Files
managed-portal/managed/people_flow_project/docs/plans/2026-04-07-people-flow-implementation.md
2026-04-27 10:04:36 +08:00

3.6 KiB

People Flow Implementation Plan

For Claude: REQUIRED SUB-SKILL: Use superpowers:executing-plans to implement this plan task-by-task.

Goal: Build a standalone Python project that counts unique line crossings in street videos and adds track-level age/gender summaries.

Architecture: Use Ultralytics YOLO to detect and track persons frame by frame, then run DeepFace on sampled person crops to infer face attributes. Keep counting, tracking, and attribute voting in separate modules so the demographic backend can be swapped later.

Tech Stack: Python, Ultralytics YOLO, OpenCV, DeepFace, PyYAML, pandas


Task 1: Scaffold the project

Files:

  • Create: README.md
  • Create: requirements.txt
  • Create: pyproject.toml
  • Create: configs/default_config.yaml
  • Create: docs/plans/2026-04-07-people-flow-design.md

Step 1: Write the initial files

Add installation instructions, runtime expectations, and default settings.

Step 2: Verify structure

Run: find . -maxdepth 3 | sed -n '1,120p' Expected: project files and directories exist.

Step 3: Commit

This workspace is not a git repository. Skip the commit step unless the user later initializes git here.
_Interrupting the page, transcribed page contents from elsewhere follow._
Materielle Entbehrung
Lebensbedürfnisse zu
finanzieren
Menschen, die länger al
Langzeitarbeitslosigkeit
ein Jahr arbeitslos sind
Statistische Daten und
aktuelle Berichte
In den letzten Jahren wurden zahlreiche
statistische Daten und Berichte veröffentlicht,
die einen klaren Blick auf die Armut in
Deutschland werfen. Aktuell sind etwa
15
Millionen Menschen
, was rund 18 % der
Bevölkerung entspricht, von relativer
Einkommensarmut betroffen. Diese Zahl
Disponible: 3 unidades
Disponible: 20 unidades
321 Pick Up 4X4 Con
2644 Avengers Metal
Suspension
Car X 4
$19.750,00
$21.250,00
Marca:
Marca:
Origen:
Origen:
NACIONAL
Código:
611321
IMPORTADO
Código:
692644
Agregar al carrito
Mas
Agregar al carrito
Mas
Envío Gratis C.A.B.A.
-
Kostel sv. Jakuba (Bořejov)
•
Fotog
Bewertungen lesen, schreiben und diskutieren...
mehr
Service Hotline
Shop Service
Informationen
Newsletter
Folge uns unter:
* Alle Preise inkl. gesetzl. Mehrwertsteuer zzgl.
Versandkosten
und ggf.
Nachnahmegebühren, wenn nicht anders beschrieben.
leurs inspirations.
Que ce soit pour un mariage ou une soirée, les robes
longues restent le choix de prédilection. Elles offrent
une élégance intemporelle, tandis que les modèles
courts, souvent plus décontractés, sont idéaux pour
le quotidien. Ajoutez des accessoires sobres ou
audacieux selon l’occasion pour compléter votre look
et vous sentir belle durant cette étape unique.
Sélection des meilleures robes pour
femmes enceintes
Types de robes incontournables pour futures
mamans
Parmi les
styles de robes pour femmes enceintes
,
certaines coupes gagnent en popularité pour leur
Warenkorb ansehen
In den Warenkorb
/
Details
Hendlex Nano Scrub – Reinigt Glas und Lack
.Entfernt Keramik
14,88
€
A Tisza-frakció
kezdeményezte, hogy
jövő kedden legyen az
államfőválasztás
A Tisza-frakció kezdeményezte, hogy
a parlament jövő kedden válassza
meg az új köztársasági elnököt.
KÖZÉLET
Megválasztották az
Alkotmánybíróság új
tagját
Task 2: Build the CLI and config loader

Files:

  • Create: main.py
  • Create: src/people_flow/__init__.py
  • Create: src/people_flow/config.py
  • Create: src/people_flow/models.py

Step 1: Implement argument parsing

Support video and batch subcommands, config overrides, output directory selection, and line overrides.

Step 2: Implement config loading

Load YAML defaults and merge CLI overrides into typed dataclasses.

Step 3: Verify

Run: python3 -m compileall main.py src Expected: compile succeeds without syntax errors.

Task 3: Implement tracking and counting

Files:

  • Create: src/people_flow/tracking.py
  • Create: src/people_flow/counting.py

Step 1: Extract tracked person detections

Convert YOLO result objects into simple track observations with track_id, bounding box, confidence, and center point.

Step 2: Implement line-cross counting

Count one crossing per track by monitoring the sign change of the track center relative to the configured line.

Step 3: Verify

Run: python3 -m compileall src Expected: compile succeeds.

Task 4: Implement attribute voting and output helpers

Files:

  • Create: src/people_flow/attributes.py
  • Create: src/people_flow/io_utils.py

Step 1: Integrate DeepFace

Sample person crops, run age and gender analysis, normalize labels, and store per-track votes.

Step 2: Implement output helpers

Write JSON summaries, CSV summaries, and draw overlays onto frames.

Step 3: Verify

Run: python3 -m compileall src Expected: compile succeeds.

Task 5: Implement the processing pipeline

Files:

  • Create: src/people_flow/pipeline.py

Step 1: Build the main loop

Open the video, run YOLO tracking on frames, update counters, sample attributes, draw overlays, and save artifacts.

Step 2: Build batch mode

Discover supported video files recursively and run the same pipeline per file, then write outputs/batch_summary.csv.

Step 3: Verify

Run: python3 -m compileall main.py src Expected: compile succeeds.

Task 6: Final verification

Files:

  • Modify: README.md

Step 1: Smoke-check the CLI

Run: python3 main.py --help Expected: help text shows the video and batch commands.

Step 2: Document limitations

Make sure README notes Python version constraints and face-quality limitations.

Step 3: Commit

Skip commit because this workspace is not a git repository.